Introduction
Regadenoson is a selective Adenosine-2A receptor agonist and is used for myocardial perfusion imaging. Dipyridamole causes indirect vasodilation by inhibiting cellular reuptake of adenosine. The purpose of this study was to assess whether regadenoson is a better coronary vasodilator than dipyridamole in normal volunteers and in patients.
Hypothesis
Regadenoson causes a 25% higher myocardial blood flow (MBF) than dipyridamole.
Methods
Forty patients with normal coronaries/minimal stenosis on coronary CT angiography had also undergone vasodilator stress MR (regadenoson n=20, dipyridamole n=20). Seventeen healthy normal volunteers with Framingham score less than 1% underwent vasodilator stress testing with regadenoson and dipyridamole in two separate studies using a SSFP sequence. Stress imaging was done 70 seconds post regadenoson injection and 4 minutes after completing the dipyridamole infusion. All patients and volunteers received aminophylline after stress imaging. Rest imaging was done 20 minutes later. MBF in ml/min/g and Myocardial perfusion reserve (MPR) were quantified using a fully quantitative model constrained deconvolution (MCD).
Results
Normal volunteers had higher stress MBF (mean ± standard error) with regadenoson than dipyridamole (3.72± 0.18 vs. 2.90± 0.17, p=0.001) and higher MPR with regadenoson (2.75± 0.19 vs. 2.27±0.14, p=.03). In patients, higher MPR was found with regadenoson (2.45 ± 0.12, vs. 2.12 ±.10, p=.04). Stress MBF trended higher in patients with regadenoson than dipyridamole (2.78± 0.14 vs. 2.54± 0.13, p=0.22). No difference in the resting blood flow between regadenoson and dipyridamole was found in normal volunteers (1.44± 0.19 vs. 1.31±0.07, p=.07) and in patients (1.14±0.03 vs. 1.24±0.08, p=.26) respectively.

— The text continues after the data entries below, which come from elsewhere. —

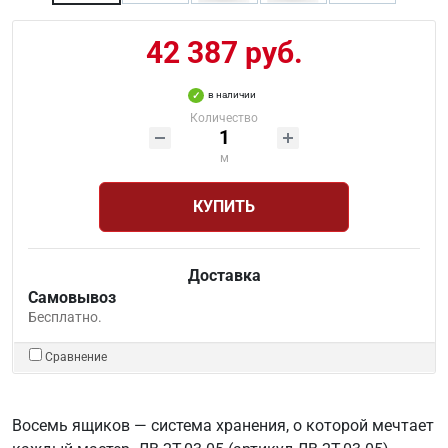
42 387 руб.
в наличии
Количество
м
КУПИТЬ
Доставка
Самовывоз
Бесплатно.
Сравнение
Восемь ящиков — система хранения, о которой мечтает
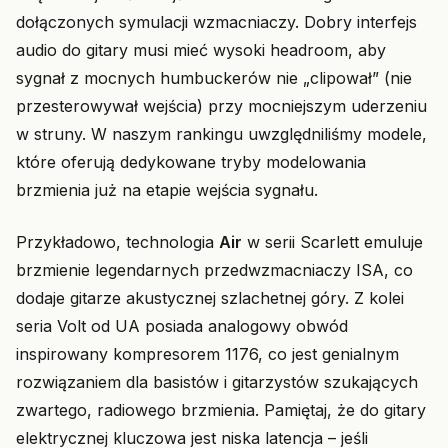
dołączonych symulacji wzmacniaczy. Dobry interfejs
audio do gitary musi mieć wysoki headroom, aby
sygnał z mocnych humbuckerów nie „clipował” (nie
przesterowywał wejścia) przy mocniejszym uderzeniu
w struny. W naszym rankingu uwzględniliśmy modele,
które oferują dedykowane tryby modelowania
brzmienia już na etapie wejścia sygnału.
Przykładowo, technologia
Air
w serii Scarlett emuluje
brzmienie legendarnych przedwzmacniaczy ISA, co
dodaje gitarze akustycznej szlachetnej góry. Z kolei
seria Volt od UA posiada analogowy obwód
inspirowany kompresorem 1176, co jest genialnym
rozwiązaniem dla basistów i gitarzystów szukających
zwartego, radiowego brzmienia. Pamiętaj, że do gitary
elektrycznej kluczowa jest niska latencja – jeśli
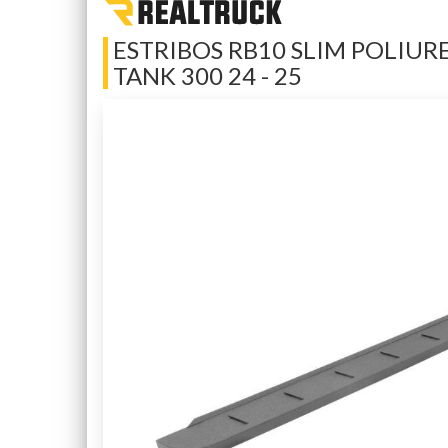
ESTRIBOS RB10 SLIM POLIURE
TANK 300 24 - 25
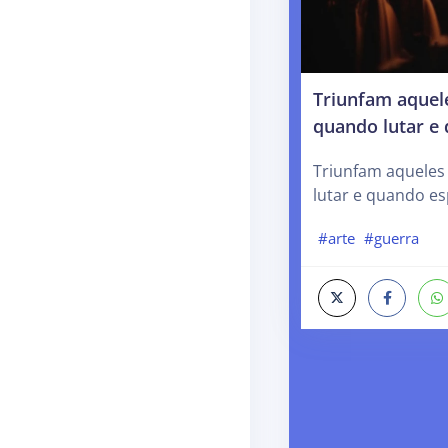
Triunfam aquel
quando lutar e
Triunfam aquele
lutar e quando es
#arte
#guerra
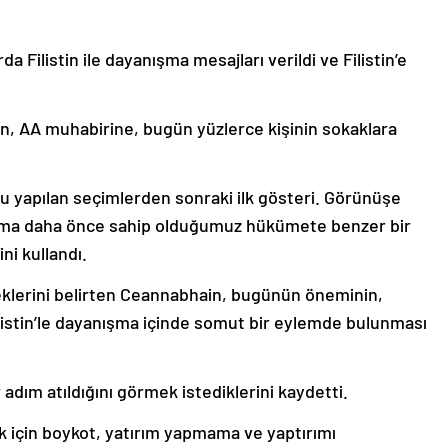
Filistin ile dayanışma mesajları verildi ve Filistin’e
, AA muhabirine, bugün yüzlerce kişinin sokaklara
u yapılan seçimlerden sonraki ilk gösteri. Görünüşe
ama daha önce sahip olduğumuz hükümete benzer bir
ni kullandı.
eklerini belirten Ceannabhain, bugünün öneminin,
ilistin’le dayanışma içinde somut bir eylemde bulunması
 adım atıldığını görmek istediklerini kaydetti.
k için boykot, yatırım yapmama ve yaptırımı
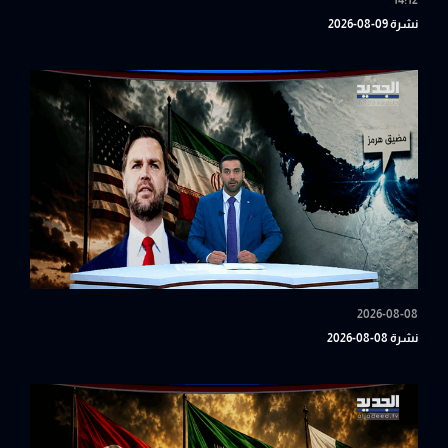
14:12
نشرة 09-08-2026
2026-08-08
نشرة 08-08-2026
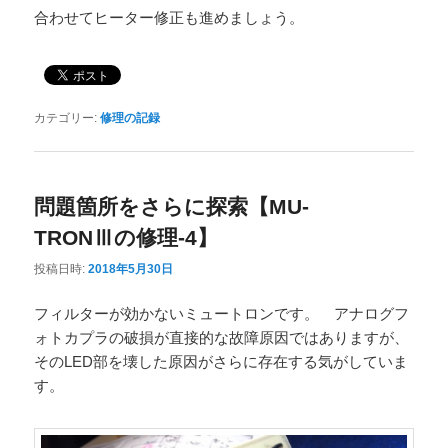
合わせてヒーター修正も進めましょう。
カテゴリー:
修理の記録
問題箇所をさらに探索【MU-
TRONⅢの修理-4】
投稿日時:
2018年5月30日
フィルターが効かないミュートロンです。 アナログフ
ォトカプラの破損が直接的な故障原因ではありますが、
そのLED部を壊した原因がさらに存在する気がしていま
す。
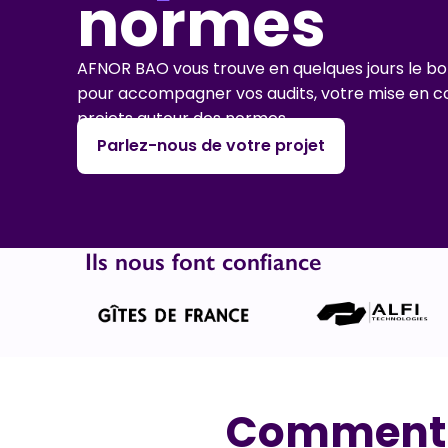
normes
AFNOR BAO vous trouve en quelques jours le bo
pour accompagner vos audits, votre mise en co
projets autour des normes.
Parlez-nous de votre projet
Ils nous font confiance
Comment t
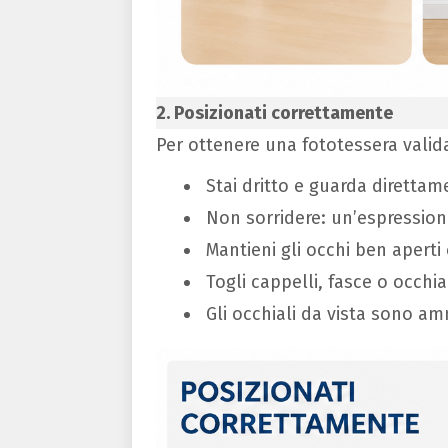
2. Posizionati correttamente
Per ottenere una fototessera valid
Stai dritto e guarda direttame
Non sorridere: un’espression
Mantieni gli occhi ben aperti e
Togli cappelli, fasce o occhia
Gli occhiali da vista sono am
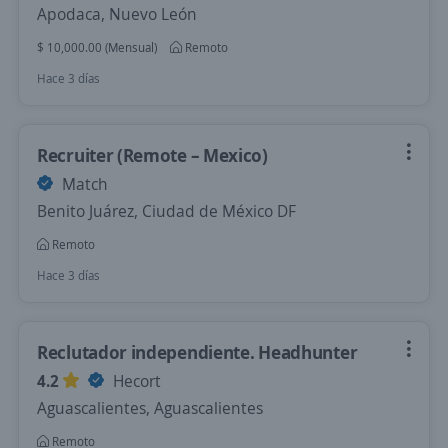
Apodaca, Nuevo León
$ 10,000.00 (Mensual)
Remoto
Hace 3 días
Recruiter (Remote – Mexico)
Match
Benito Juárez, Ciudad de México DF
Remoto
Hace 3 días
Reclutador independiente. Headhunter
4.2
Hecort
Aguascalientes, Aguascalientes
Remoto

Figures 1-3
Figure 1.
Study design
Figure 3.
Rest, Stress MBF and MPR in Patients
Figure 2.
Rest, Stress MBF and MPR in Normal volunteers
Conclusions
Regadenoson is a better coronary vasodilator than Dipyridamole in normal volunteers with higher MBF and MPR. However in patients, the small sample size in this study limits the sensitivity to detect differences in stress perfusion.